• INPUT RECORDS
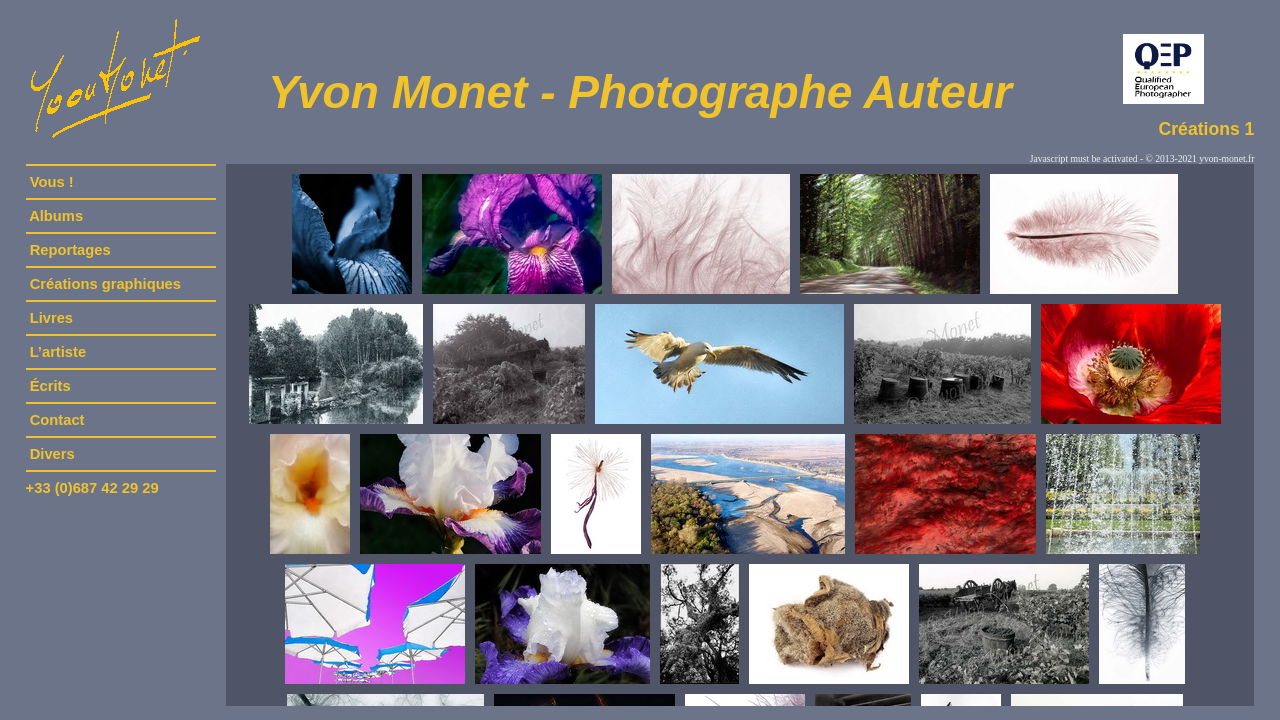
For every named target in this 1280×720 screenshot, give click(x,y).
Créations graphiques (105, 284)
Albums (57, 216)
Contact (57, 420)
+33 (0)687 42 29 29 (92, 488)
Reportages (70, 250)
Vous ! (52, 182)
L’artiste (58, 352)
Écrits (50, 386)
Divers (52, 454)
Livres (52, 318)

==

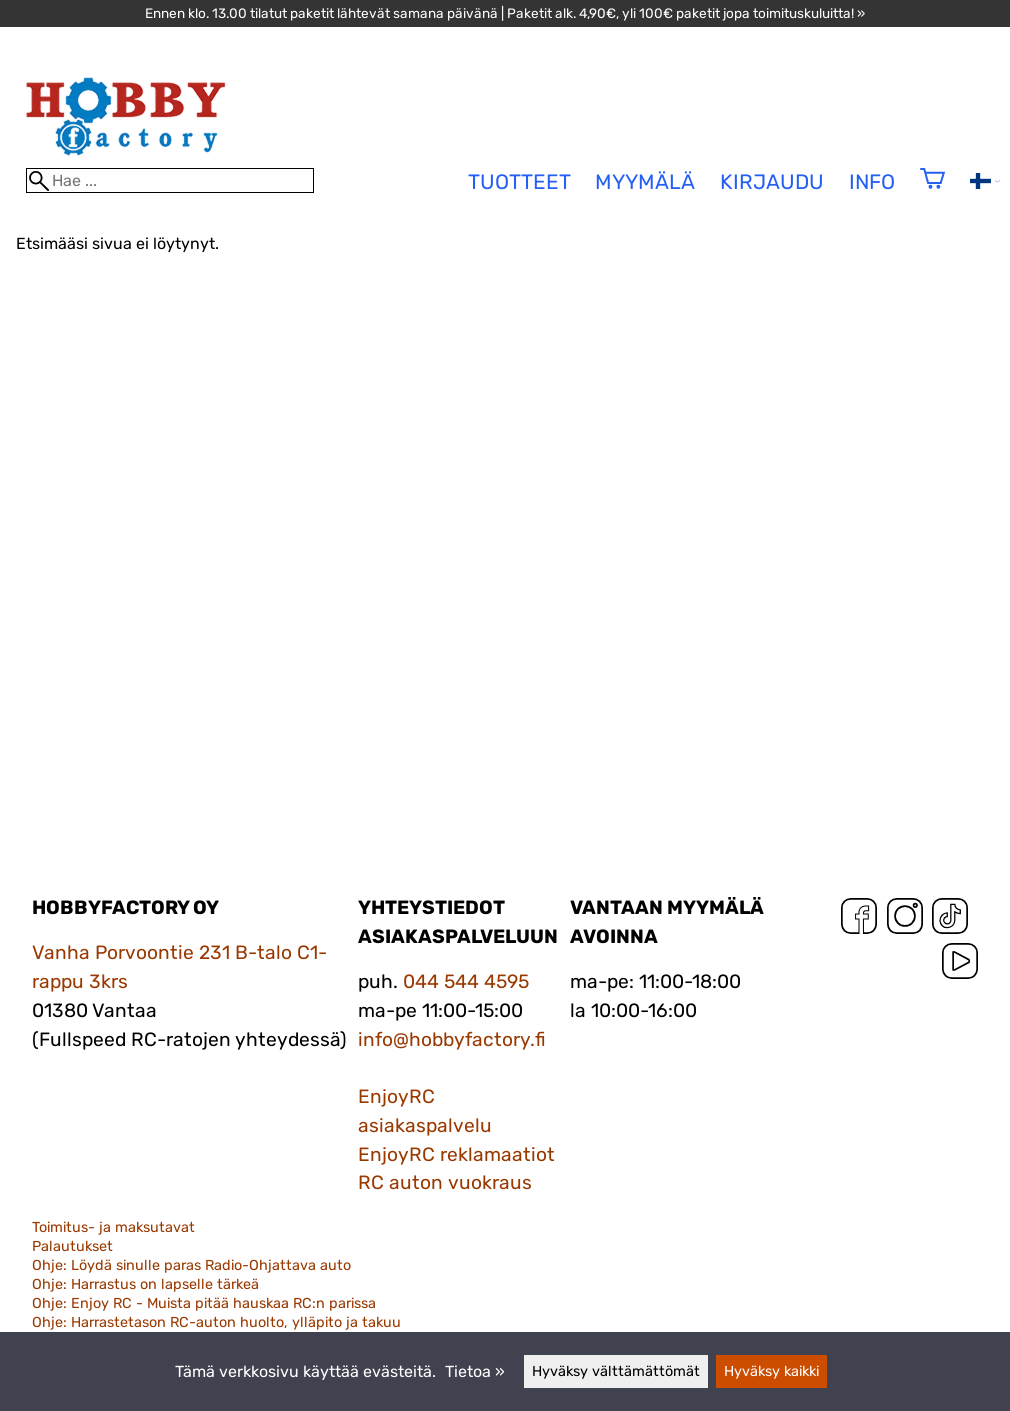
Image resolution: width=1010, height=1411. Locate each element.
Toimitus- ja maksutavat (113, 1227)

--

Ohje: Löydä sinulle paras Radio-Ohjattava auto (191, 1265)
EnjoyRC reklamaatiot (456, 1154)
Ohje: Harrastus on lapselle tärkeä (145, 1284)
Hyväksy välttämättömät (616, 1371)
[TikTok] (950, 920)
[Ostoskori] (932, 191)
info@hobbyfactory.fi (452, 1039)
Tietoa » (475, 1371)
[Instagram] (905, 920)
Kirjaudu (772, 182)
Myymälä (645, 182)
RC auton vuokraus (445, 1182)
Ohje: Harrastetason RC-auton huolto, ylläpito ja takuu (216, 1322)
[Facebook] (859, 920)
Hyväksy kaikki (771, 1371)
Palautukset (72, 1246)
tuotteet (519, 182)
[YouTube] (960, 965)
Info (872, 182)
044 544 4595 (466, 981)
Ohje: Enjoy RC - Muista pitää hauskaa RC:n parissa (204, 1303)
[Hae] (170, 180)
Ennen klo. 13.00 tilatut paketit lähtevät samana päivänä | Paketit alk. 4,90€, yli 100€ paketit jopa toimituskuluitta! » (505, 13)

• WORK REQUEST
Across the data above, how many lines include the word "Hyväksy"? Give only the count.

• REPLY
2